DATA SECTION:
━━━━━━━━

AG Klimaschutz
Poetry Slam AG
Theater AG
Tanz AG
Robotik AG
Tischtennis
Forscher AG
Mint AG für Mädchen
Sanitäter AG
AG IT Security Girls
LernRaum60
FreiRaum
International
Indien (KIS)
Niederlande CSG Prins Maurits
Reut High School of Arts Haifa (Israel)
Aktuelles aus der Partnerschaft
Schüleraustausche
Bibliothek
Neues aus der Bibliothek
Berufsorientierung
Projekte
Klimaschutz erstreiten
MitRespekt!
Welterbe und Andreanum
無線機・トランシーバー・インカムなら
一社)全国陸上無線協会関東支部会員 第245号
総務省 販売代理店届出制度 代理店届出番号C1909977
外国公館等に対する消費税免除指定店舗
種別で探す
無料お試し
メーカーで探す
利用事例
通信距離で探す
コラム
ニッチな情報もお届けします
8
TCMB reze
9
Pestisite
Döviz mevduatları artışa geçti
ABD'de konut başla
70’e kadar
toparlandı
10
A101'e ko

━━━━━━━━

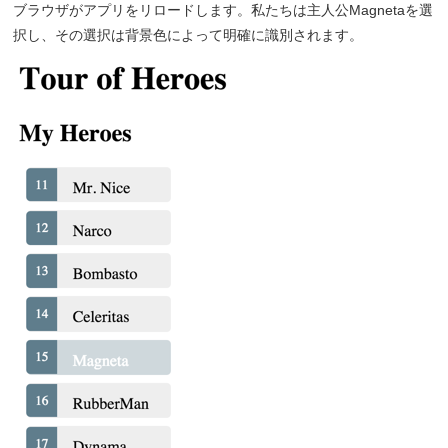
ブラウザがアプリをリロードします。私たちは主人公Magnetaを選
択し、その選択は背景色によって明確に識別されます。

━━━━━━━━

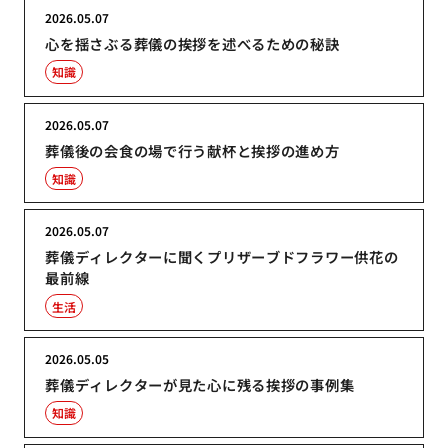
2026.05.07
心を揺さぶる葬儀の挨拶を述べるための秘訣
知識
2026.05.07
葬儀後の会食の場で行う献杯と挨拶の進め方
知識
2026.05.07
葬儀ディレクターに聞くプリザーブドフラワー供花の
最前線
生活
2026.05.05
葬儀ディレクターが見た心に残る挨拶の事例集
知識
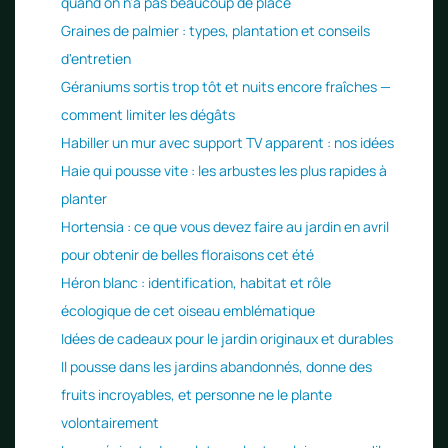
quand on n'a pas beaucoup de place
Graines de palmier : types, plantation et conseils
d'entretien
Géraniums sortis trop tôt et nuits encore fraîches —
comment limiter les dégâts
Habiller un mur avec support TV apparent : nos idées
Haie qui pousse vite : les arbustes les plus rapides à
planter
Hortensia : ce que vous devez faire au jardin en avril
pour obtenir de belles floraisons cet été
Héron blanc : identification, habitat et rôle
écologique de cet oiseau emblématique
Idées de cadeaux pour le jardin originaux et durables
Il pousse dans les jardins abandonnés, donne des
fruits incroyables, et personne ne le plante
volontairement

━━━━━━━━

WHAT IS EXPECTED:
Your task is to copy every line in the entries that holds the string "pour".

RESULT OF THE TASK:
pour obtenir de belles floraisons cet été
Idées de cadeaux pour le jardin originaux et durables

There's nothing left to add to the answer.